The Role of the 3-Dimensional Genome in New Gene Evolution

ABSTRACT

In efforts to explain how duplicate gene copies may rise to fixation in a population, previous models of new gene origination have underappreciated the importance of the 3D genome in this process. We show that proximity-based regulatory recruitment in distally duplicated genes, i.e. enhancer capture, is an efficient mechanism for accommodation of new selective conditions. By performing a co-expression analysis on D. melanogaster tissue data and comparing essential to non-essential genes that have newly evolved, we show that enhancer capture is a significant driver of new gene evolution in distally duplicated genes. The new essential gene, HP6/Umbrea, is used as a model for understanding enhancer capture, as it evolved via a full duplication of the parental gene, its subsequent protein evolution is known, and it duplicated into a gene-poor region of the genome. HP6/Umbrea’s expression pattern divergence from its parental gene, HP1b, as well as its high co-expression with neighboring genes suggest that it evolved via enhancer capture.
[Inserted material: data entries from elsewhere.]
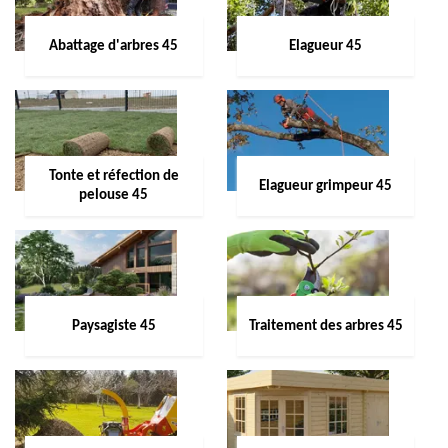
Abattage d'arbres 45
Elagueur 45
Tonte et réfection de
Elagueur grimpeur 45
pelouse 45
Paysagiste 45
Traitement des arbres 45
ChIP-Seq data shows the presence of active enhancer marks appearing near HP6/Umbrea coinciding with onset of its expression which likely regulates HP6/Umbrea, its neighboring gene, as well as a distally located 6-gene cluster also found co-express with HP6/Umbrea. We find that these three loci, the putative enhancer, HP6/Umbrea, and the 6-gene cluster are in close physical proximity in the 3-D genome of D. melanogaster. Finally, we compare Hi-C data from two species with HP6/Umbrea, D. melanogaster and D. yakuba, to two species pre-dating HP6/Umbrea’s insertion, D. pseudoobscura and D. miranda, showing that co-regulation of these same elements is the ancestral state and thus that HP6/Umbrea evolved via enhancer capture.